Is an NFT Investment Right for You?
NFTs are a great way to diversify your portfolio, but they also come with more risk.
If you do decide that NFT investing is for you, here are some tips and suggestions:
- Diversification – As mentioned above, it is important to invest in multiple types of assets when building your investment portfolio. Diversifying into different assets, like stocks or cryptocurrencies and now NFTs can help protect your overall portfolio.
- Invest in what you know – I think it is always a good idea to invest in things that you are familiar with. If you enjoy playing video games then investing in some NFTs from the game might be something worth considering. You will also have an easier time understanding how the project works and be able to make a more informed decision.
- Do your research – This is probably the most important thing you can do when investing in anything, especially cryptocurrencies or digital assets. Make sure to read reviews, watch videos, and understand how the investment works before putting any money in.
- Be patient – Cryptocurrencies can be very volatile, so it might take a while for your investment to pay off. It is important not to give up on an investment too soon.
These are just some of the things you should keep in mind when looking into how you want to invest in NFTs or other digital assets in general.
Frequently Asked Questions
Can you make money with NFT?
You can absolutely make money with NFT either by holding them and letting them appreciate over time, trading them, or buying NFTs that provide passive income through staking. There is no guarantee how much or how quickly you will make money but as with any investment, it is important to do your own research and invest responsibly.

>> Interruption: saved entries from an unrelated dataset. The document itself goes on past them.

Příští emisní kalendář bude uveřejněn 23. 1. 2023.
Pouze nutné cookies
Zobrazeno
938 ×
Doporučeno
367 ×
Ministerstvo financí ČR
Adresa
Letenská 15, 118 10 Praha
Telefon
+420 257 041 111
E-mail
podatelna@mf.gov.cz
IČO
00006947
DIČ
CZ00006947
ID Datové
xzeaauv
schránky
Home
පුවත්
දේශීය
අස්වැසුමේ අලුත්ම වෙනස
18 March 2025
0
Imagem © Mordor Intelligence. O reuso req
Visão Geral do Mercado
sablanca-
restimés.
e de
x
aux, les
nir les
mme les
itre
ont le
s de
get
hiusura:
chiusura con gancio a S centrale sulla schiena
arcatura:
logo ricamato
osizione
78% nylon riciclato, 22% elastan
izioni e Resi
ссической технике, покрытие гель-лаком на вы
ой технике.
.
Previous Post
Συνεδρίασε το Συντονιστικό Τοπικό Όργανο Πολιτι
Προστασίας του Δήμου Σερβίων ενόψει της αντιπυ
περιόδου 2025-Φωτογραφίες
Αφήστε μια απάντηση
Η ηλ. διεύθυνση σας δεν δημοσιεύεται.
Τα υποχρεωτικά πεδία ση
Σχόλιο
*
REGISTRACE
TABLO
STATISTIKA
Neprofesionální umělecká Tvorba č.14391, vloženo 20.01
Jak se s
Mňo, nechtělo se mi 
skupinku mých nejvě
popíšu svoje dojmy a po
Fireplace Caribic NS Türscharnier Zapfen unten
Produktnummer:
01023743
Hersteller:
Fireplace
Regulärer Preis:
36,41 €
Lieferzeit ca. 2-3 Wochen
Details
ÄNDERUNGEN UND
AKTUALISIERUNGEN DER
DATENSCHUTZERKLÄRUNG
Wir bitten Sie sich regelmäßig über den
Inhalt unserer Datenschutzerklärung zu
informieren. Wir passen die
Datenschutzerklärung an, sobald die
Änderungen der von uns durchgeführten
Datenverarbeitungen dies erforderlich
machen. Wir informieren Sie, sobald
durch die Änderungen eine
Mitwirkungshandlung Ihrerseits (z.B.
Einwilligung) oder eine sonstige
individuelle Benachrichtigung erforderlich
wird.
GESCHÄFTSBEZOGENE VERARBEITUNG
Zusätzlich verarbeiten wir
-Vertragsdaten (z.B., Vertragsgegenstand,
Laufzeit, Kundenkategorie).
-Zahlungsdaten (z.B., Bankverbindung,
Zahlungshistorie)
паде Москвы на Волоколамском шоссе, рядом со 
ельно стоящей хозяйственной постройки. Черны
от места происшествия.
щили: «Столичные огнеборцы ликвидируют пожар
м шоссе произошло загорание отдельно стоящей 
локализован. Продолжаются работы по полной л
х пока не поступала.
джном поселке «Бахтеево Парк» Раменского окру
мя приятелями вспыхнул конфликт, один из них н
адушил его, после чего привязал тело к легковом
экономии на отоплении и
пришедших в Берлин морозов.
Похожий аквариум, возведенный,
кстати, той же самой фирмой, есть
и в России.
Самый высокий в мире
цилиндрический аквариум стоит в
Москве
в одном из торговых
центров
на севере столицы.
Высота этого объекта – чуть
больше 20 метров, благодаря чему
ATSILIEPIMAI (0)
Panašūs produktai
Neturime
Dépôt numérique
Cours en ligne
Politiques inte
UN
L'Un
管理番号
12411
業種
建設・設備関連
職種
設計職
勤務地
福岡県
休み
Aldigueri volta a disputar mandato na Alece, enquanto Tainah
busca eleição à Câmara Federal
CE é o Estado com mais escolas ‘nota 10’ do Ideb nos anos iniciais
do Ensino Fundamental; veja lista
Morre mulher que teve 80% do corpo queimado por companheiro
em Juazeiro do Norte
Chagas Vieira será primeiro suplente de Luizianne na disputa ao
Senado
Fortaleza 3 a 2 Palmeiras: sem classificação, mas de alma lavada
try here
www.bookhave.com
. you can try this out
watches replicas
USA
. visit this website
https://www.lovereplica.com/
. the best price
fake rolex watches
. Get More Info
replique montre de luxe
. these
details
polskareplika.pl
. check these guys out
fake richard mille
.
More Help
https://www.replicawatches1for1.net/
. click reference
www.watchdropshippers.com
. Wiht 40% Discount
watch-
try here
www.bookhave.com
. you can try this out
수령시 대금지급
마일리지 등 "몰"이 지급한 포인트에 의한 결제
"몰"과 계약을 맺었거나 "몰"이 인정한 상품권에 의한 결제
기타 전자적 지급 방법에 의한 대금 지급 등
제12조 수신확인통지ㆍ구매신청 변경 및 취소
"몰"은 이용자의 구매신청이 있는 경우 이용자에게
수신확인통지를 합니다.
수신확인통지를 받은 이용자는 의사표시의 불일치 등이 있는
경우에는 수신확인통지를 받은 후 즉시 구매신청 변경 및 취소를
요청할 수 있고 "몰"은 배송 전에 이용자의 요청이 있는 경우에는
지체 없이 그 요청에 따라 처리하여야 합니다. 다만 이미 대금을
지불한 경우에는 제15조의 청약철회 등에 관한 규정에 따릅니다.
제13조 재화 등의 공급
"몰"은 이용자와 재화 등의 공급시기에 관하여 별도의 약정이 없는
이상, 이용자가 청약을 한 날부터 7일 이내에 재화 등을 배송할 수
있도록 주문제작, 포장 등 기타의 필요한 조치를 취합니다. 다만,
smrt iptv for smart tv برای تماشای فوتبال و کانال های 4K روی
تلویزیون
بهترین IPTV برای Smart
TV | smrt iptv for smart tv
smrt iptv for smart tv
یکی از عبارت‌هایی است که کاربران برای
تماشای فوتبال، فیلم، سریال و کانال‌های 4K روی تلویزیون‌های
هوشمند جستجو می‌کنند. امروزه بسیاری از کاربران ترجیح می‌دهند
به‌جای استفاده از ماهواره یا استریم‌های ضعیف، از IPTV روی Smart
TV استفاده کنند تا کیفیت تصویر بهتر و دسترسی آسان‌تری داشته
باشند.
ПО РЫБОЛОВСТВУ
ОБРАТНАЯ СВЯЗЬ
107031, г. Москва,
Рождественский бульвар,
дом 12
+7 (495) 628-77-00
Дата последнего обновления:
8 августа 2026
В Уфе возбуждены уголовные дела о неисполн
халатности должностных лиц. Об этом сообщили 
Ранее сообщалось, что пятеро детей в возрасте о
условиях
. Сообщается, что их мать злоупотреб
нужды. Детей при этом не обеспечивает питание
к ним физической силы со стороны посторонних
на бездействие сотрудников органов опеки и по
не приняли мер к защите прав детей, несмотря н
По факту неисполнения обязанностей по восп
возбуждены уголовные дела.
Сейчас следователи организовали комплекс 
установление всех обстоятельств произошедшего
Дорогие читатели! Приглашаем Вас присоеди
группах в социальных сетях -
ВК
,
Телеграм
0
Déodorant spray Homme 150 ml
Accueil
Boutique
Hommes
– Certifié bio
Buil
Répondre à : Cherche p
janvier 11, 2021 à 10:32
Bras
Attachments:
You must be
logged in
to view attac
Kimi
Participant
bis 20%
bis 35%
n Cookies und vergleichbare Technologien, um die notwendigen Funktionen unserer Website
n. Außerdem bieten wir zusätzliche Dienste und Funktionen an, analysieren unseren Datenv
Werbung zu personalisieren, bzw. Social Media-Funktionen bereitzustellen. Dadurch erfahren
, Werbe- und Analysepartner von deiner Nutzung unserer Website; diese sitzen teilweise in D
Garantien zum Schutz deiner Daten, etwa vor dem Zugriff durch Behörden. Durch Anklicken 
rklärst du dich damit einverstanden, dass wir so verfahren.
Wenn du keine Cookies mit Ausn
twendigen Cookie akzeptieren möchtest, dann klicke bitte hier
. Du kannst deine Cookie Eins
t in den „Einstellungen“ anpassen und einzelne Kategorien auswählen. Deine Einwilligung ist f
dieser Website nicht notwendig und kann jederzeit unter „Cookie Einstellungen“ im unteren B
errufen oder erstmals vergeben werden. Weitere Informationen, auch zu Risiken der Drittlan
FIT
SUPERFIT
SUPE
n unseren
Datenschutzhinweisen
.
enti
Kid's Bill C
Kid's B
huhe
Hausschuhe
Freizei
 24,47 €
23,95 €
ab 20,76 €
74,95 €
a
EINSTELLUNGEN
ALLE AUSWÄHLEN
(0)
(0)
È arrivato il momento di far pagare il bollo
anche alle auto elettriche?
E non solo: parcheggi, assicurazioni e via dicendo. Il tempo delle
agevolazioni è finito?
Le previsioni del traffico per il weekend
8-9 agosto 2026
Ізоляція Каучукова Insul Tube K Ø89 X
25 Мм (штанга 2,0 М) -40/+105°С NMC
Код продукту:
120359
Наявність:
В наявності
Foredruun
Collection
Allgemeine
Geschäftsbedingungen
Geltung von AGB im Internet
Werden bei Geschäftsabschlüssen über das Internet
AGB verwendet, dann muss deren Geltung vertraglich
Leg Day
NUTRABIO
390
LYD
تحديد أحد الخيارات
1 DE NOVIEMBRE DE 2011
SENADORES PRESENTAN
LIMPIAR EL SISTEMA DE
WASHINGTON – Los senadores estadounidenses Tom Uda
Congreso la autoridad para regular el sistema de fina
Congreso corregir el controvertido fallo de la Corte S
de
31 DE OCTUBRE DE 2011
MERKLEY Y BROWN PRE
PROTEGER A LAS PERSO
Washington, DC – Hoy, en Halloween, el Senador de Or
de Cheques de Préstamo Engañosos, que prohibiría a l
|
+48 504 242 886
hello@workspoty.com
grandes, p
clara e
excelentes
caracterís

Is investing in NFTs a good idea?
There is high risk associated with investing in NFTs, but if done correctly and based on thorough due diligence it can be a very rewarding move. Like any other investment, think carefully about how much you want to invest, how comfortable you are with potential risks and do your own research before taking the plunge.
What is a NFT stock?
An NFT stock is any stock that is directly or indirectly benefiting or powering the NFT market. Stocks that are related to the NFT industry would be companies like:
- Coinbase (COIN)
- Funko (FNKO)
- eBay (EBAY)
Conclusion: How to Invest in NFT
NFTs are a new and exciting type of digital asset that has the potential to revolutionize how we interact with our digital world. As a result, they have the potential to make huge gains for investors who are involved in NFTs from their early stages, so it is a great idea to invest at this time if you can afford the risk.
Investing in NFTs can be a great way to diversify your portfolio and get involved with the latest disruptive technology. However, it is important to do your research before investing, as there are risks associated with this type of investment. If you decide an NFT investment is right for you, make sure to follow the steps I outlined in this guide to make the process easy and straightforward.